John Stillings, 17, also was indicted for criminal operating under the influence of intoxicants and failure to remain at the scene of an accident.

The felony charges stem from a Jan. 31, 2004, rollover accident on Route 221 in Glenburn that killed a Bangor girl.

Stillings was on a weekend pass from the Mountain View Youth Development Center in Charleston at the time of the accident.

He is scheduled to be arraigned on Friday, April 29, in Penobscot County Superior Court.

A District Court judge ruled earlier this year that Stillings should be tried as an adult and the indictment followed.

The youth faces a maximum sentence of 40 years in prison on the manslaughter charge alone. If he had been convicted of the charges as a juvenile, he could have remained at the youth center in Charleston, where he is committed on other charges, until his 21st birthday.
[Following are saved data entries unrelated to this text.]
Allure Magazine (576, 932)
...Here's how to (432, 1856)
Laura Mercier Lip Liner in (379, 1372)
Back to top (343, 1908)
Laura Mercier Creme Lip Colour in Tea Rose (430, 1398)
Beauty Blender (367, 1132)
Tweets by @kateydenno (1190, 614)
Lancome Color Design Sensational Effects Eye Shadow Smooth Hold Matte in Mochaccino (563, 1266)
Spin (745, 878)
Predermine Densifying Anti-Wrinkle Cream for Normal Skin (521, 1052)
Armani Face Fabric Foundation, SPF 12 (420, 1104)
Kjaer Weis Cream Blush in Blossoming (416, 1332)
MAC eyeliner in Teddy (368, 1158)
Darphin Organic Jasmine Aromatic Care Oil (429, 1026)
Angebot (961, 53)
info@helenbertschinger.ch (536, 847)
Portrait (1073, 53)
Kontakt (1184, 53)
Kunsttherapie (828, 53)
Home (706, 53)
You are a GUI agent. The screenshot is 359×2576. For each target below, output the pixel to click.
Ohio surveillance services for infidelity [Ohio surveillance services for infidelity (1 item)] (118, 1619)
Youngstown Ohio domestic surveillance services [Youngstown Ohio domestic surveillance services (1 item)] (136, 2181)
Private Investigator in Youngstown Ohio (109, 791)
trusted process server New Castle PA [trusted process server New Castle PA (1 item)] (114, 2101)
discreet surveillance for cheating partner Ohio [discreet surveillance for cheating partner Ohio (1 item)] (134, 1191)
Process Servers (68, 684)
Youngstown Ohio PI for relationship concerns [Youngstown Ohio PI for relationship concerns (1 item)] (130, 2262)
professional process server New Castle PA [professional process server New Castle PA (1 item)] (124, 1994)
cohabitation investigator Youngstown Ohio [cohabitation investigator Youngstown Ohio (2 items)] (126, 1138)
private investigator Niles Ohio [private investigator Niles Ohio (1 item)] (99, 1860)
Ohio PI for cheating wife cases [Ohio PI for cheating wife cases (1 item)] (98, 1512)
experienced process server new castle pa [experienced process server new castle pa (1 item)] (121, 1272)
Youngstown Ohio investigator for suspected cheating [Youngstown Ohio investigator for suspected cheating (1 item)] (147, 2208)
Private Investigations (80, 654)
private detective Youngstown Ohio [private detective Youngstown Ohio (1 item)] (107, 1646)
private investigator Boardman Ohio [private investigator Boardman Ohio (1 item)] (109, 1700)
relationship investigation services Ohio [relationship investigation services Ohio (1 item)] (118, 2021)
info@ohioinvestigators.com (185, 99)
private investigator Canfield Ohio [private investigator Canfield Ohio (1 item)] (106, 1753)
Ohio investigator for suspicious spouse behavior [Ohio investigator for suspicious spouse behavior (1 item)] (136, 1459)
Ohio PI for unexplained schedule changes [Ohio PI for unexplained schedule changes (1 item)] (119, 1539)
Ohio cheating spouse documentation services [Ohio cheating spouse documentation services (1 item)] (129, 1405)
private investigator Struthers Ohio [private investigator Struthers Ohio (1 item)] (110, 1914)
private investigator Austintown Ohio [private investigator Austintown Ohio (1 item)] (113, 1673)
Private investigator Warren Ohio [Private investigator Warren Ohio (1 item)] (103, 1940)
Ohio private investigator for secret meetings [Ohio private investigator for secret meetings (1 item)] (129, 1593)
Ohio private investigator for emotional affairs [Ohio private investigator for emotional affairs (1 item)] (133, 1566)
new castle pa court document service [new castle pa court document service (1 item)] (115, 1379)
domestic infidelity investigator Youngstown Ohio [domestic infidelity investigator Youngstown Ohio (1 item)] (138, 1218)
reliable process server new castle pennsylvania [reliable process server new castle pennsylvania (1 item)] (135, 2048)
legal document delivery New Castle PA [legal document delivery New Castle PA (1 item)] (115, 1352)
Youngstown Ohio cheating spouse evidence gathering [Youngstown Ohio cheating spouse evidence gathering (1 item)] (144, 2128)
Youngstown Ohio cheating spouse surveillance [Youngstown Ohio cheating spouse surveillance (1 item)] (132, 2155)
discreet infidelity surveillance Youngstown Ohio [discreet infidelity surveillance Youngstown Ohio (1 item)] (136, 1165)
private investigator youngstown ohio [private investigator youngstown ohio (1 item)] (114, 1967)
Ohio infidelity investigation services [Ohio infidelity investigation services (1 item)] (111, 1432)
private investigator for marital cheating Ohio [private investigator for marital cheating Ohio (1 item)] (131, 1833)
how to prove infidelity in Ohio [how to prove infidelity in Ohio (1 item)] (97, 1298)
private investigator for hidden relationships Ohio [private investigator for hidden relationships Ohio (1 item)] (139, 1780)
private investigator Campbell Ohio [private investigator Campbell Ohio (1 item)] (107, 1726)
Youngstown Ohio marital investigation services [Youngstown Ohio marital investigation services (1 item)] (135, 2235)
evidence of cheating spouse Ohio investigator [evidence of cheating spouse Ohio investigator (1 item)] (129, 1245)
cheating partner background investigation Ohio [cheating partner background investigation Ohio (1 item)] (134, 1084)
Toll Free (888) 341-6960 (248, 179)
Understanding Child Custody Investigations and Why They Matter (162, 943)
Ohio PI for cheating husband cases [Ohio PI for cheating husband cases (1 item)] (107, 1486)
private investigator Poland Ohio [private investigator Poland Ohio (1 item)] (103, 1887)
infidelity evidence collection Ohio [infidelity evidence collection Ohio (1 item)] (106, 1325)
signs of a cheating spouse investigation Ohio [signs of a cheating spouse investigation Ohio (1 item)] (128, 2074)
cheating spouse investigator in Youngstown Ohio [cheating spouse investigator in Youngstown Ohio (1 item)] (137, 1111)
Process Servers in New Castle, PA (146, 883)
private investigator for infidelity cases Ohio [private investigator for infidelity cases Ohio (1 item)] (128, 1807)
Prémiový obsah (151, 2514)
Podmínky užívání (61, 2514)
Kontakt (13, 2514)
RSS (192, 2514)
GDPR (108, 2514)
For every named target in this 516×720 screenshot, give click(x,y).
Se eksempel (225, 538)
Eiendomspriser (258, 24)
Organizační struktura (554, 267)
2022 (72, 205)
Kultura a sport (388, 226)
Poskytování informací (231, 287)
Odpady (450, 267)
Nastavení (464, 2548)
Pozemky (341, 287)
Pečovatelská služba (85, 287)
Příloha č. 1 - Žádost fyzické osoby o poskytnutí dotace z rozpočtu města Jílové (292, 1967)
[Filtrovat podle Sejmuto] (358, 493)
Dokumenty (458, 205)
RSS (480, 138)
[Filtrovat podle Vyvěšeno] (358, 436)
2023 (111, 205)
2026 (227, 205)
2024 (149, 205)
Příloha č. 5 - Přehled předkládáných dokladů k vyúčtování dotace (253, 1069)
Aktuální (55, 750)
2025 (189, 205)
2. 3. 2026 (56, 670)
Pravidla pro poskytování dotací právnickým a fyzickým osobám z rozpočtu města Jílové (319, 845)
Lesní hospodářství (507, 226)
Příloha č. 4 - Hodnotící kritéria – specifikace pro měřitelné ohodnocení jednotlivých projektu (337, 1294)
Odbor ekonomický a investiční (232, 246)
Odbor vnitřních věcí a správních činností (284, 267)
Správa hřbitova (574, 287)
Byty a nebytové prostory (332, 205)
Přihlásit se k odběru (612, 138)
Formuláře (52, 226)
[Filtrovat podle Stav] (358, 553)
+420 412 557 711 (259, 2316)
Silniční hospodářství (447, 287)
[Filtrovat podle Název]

Jessica Lazore, 16, was ejected from the passenger seat of a Nissan Pathfinder allegedly driven by Stillings. She died at the scene when the vehicle went out of control, struck a telephone pole and rolled over on Route 221. Stillings fled the accident scene on foot but was located nearby.

Stillings, who does not have a driver’s license, was on a weekend pass when the accident occurred at 2:41 a.m. He and passenger Krista Hyson, 16, of Glenburn were not seriously injured. The Pathfinder was registered to Hyson’s parents.

His speed was estimated at 74 mph when the crash occurred, and his blood alcohol level was 1.1 percent 90 minutes after the crash, according to Penobscot County Assistant District Attorney Patrick Larson, who is prosecuting the case.

The legal limit is 0.08 percent for adults and zero for juveniles.

Larson said Monday that a plea agreement with Stillings is possible and that the case mostly likely would be resolved by the defendant’s 18th birthday on May 31.

Stillings has been committed off and on to the juvenile correctional facility in Charleston since May 2002 for a variety of crimes, including car theft and operating under the influence of intoxicants.